If you’re having a look at a number of materials and are uncertain about which style to pick, there is a little more detail on uPVC windows.
What is uPVC exactly?
The acronym uPVC stands for ‘un-plasticised polyvinyl chloride,’ and refers to the plastic fame within which double-glazed windows are held in.
This is actually created from a powder, which is then heated and pumped into a mould to create the window casing. While uPVC is incredibly common, it’s not the only material you can make double-glazed windows out of.
Many people opt for aluminium, but more often than not, uPVC takes the prize for being the most cost-effective.
What are the benefits of double-glazed uPVC windows?
uPVC windows are the modern, budget-friendly version of double-glazed windows which makes them incredibly useful for people who are looking to save some money.
The first main benefit is their ability to keep warm air inside the building. You will be virtually throwing money out of your old windows if you keep losing heat through ineffective single pains.
Both the frame and two layers of glass (with argon gas in-between) prevent your heating from leaking out of the window. On top of that, they will also reduce the noise pollution within your home.
This trapping of argon gas within two sturdy pains also acts as an effective barrier between noise on the streets outside and the interior of each room in your house.
The reason they are becoming so popular in recent years is that uPVC does have some extra tricks up its sleeve when it comes to added benefits.
For those who live near the coast, this could be the ideal material to pick for your double-glazed windows. Not only will it keep out the chill from the cold sea air, but it is also resistant to salt erosion.
Believe it or not, salt and sand can wear away at materials such as metal. On top of that, there will also be no need to constantly maintain your uPVC windows.

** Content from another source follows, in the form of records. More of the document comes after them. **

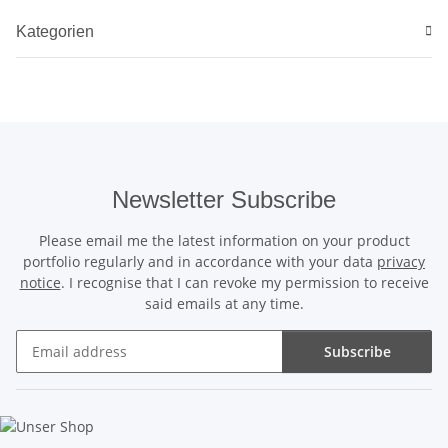
Kategorien
Newsletter Subscribe
Please email me the latest information on your product
portfolio regularly and in accordance with your data
privacy
notice
. I recognise that I can revoke my permission to receive
said emails at any time.
Subscribe
Newsletter Subscribe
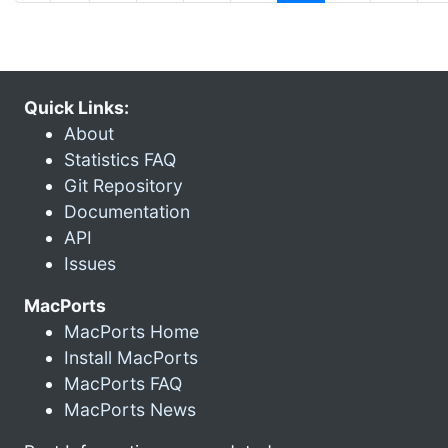
Quick Links:
About
Statistics FAQ
Git Repository
Documentation
API
Issues
MacPorts
MacPorts Home
Install MacPorts
MacPorts FAQ
MacPorts News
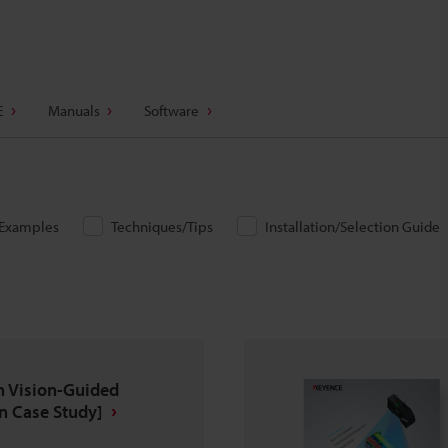
E
Manuals
Software
/Examples
Techniques/Tips
Installation/Selection Guide
n Vision-Guided
n Case Study]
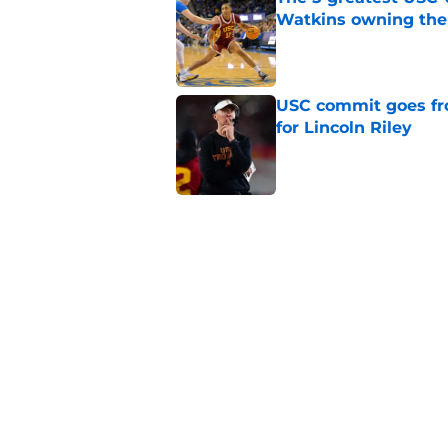
Watkins owning the
Published by on Invalid Dat
USC commit goes fro
for Lincoln Riley
Published by on Invalid Dat
4 USC legends earn u
Published by on Invalid Dat
USC's contract exten
Trojan fans
Published by on Invalid Dat
5 related articles loaded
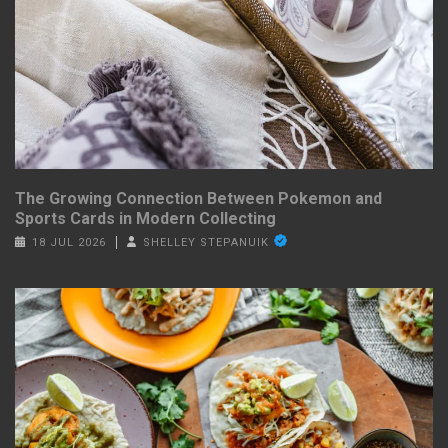
The Growing Connection Between Pokemon and
Sports Cards in Modern Collecting
18 JUL 2026
SHELLEY STEPANUIK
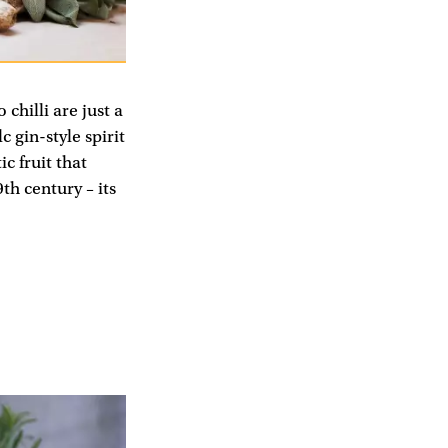
hilli are just a
 gin-style spirit
c fruit that
th century – its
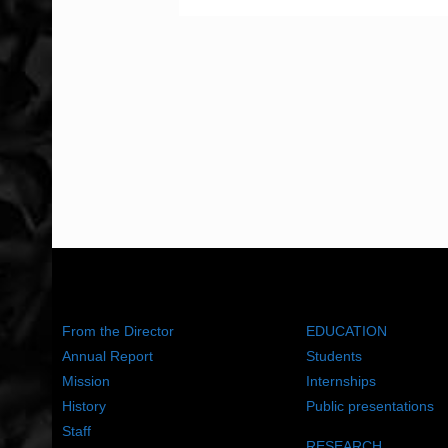
ABOUT US
WHAT WE DO
From the Director
EDUCATION
Annual Report
Students
Mission
Internships
History
Public presentations
Staff
RESEARCH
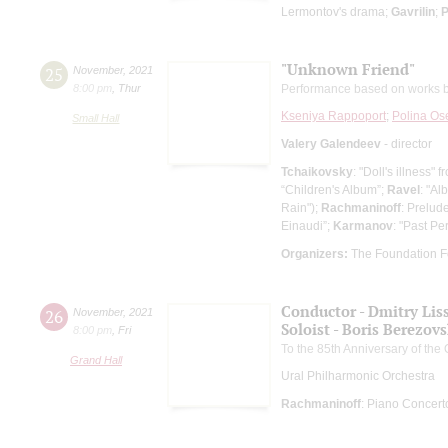
Lermontov's drama;
Gavrilin
;
P
"Unknown Friend"
25
November
,
2021
8:00 pm
,
Thur
Performance based on works b
Kseniya Rappoport
;
Polina Os
Small Hall
Valery Galendeev
- director
Tchaikovsky
: "Doll's illness"
“Children's Album”;
Ravel
: "Al
Rain");
Rachmaninoff
: Prelud
Einaudi”;
Karmanov
: "Past Per
Organizers:
The Foundation F
Conductor - Dmitry Lis
26
November
,
2021
Soloist - Boris Berezov
8:00 pm
,
Fri
To the 85th Anniversary of the
Grand Hall
Ural Philharmonic Orchestra
Rachmaninoff
: Piano Concert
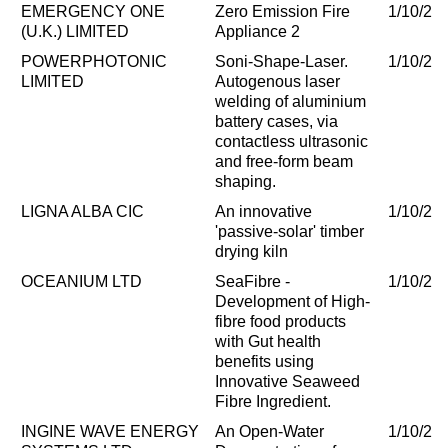
EMERGENCY ONE
Zero Emission Fire
1/10/20
(U.K.) LIMITED
Appliance 2
POWERPHOTONIC
Soni-Shape-Laser.
1/10/20
LIMITED
Autogenous laser
welding of aluminium
battery cases, via
contactless ultrasonic
and free-form beam
shaping.
LIGNA ALBA CIC
An innovative
1/10/20
'passive-solar' timber
drying kiln
OCEANIUM LTD
SeaFibre -
1/10/20
Development of High-
fibre food products
with Gut health
benefits using
Innovative Seaweed
Fibre Ingredient.
INGINE WAVE ENERGY
An Open-Water
1/10/20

They won’t rot or suffer in wet weather conditions, which means you won’t have to keep treating the surface in order to keep the moisture out. uPVC windows also have the upper-hand when it comes to conducting heat.
Plastic is less effective at conducting heat, which means it makes for the ideal material to build double-glazed windows out of.
When it comes to updating your windows, uPVC is becoming a popular choice with many new double-glazing customers, as it has a wide range of benefits.
Let’s face it: the UK hasn’t got some of the most ideal weather conditions, particularly in the colder months of the year, and so picking a material that can cope with these is ideal for anyone who is getting double-glazing fitted. It’s lower cost and minimum effort.